Ketika hal ini terjadi, aplikasi akan tiba-tiba berhenti beroperasi, dan dana para member otomatis hilang tanpa bisa ditarik kembali. Inilah pola klasik penipuan yang sering terjadi pada platform investasi bodong.
Penghasilan dari VIR Indonesia Halal atau Haram?
Dari sudut pandang syariat Islam, investasi seperti VIR termasuk dalam kategori haram. Alasannya:
- Mengandung riba, karena keuntungan yang diperoleh bukan dari usaha produktif, melainkan dari dana setoran orang lain.

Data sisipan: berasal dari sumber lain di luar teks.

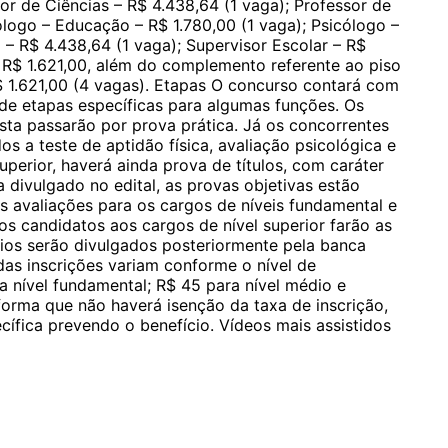
or de Ciências – R$ 4.438,64 (1 vaga); Professor de
ólogo – Educação – R$ 1.780,00 (1 vaga); Psicólogo –
– R$ 4.438,64 (1 vaga); Supervisor Escolar – R$
R$ 1.621,00, além do complemento referente ao piso
$ 1.621,00 (4 vagas). Etapas O concurso contará com
 de etapas específicas para algumas funções. Os
ista passarão por prova prática. Já os concorrentes
s a teste de aptidão física, avaliação psicológica e
superior, haverá ainda prova de títulos, com caráter
 divulgado no edital, as provas objetivas estão
s avaliações para os cargos de níveis fundamental e
s candidatos aos cargos de nível superior farão as
rios serão divulgados posteriormente pela banca
das inscrições variam conforme o nível de
a nível fundamental; R$ 45 para nível médio e
informa que não haverá isenção da taxa de inscrição,
cífica prevendo o benefício. Vídeos mais assistidos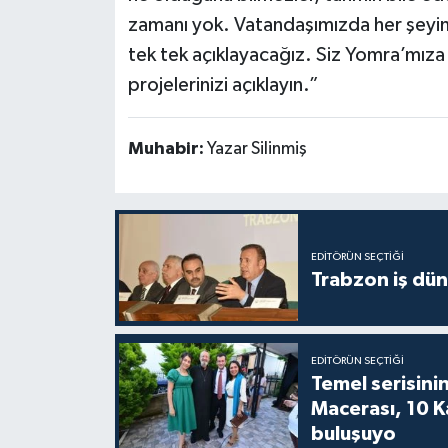
zamanı yok. Vatandaşımızda her şeyin 
tek tek açıklayacağız. Siz Yomra’mıza 
projelerinizi açıklayın.”
Muhabir:
Yazar Silinmiş
EDITÖRÜN SEÇTIĞI
Trabzon iş düny
EDITÖRÜN SEÇTIĞI
Temel serisinin
Macerası, 10 K
buluşuyo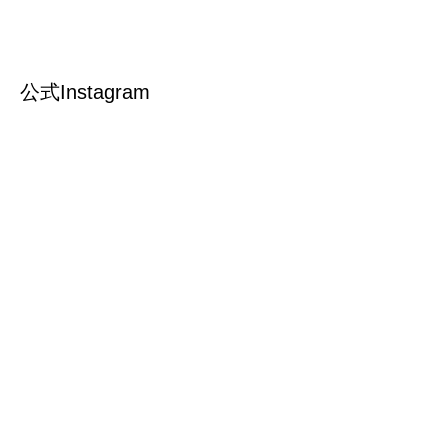
公式Instagram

- Mengandung unsur gharar (ketidakjelasan) karena tidak ada kejelasan sumber keuntungan.
- Menyerupai judi (maisir) karena keuntungan didapat secara spekulatif dan bisa hilang sewaktu-waktu.
Artinya, setiap keuntungan yang diterima dari sistem seperti ini bukan hanya berisiko secara ekonomi, tapi juga termasuk hasil yang tidak halal. Dalam Islam, mengambil keuntungan dari uang orang lain tanpa transaksi yang jelas termasuk bentuk mengambil hak orang lain secara batil.
Beberapa korban sebelumnya mengaku kehilangan jutaan rupiah setelah ikut dalam sistem investasi ilegal seperti aplikasi ini. Awalnya memang menerima pembayaran kecil sebagai “bukti bayar”, tapi setelah jumlah deposit semakin besar, aplikasi tiba-tiba error, tidak bisa login, atau fitur withdraw berhenti berfungsi.
Kasus seperti ini sudah sering terjadi pada aplikasi serupa yang akhirnya scam dan menghilang tanpa jejak. Ketika hal itu terjadi, semua uang pengguna lenyap begitu saja.
BACA JUGA: 3 Cara Dapat Uang di TerimaWA com, Cair 100Rb Perhari Modal WhatsApp
Kesimpulan
Aplikasi VIR atau Veoler (FE) bukanlah solusi untuk mendapatkan penghasilan cepat, melainkan skema Ponzi berkedok investasi lingkungan. Sistemnya bergantung pada uang anggota baru dan tidak memiliki bisnis nyata.
Dari sisi hukum, aplikasi ini ilegal karena tidak terdaftar di OJK, dan dari sisi agama, jelas haram karena mengandung unsur riba, judi, dan penipuan.
Sebaiknya hentikan segala bentuk deposit atau investasi di dalamnya sebelum terlambat. Ingat, tidak ada jalan pintas menuju kaya. Jika sebuah aplikasi menjanjikan keuntungan besar tanpa risiko dan tanpa kerja, hampir pasti itu adalah penipuan berkedok investasi.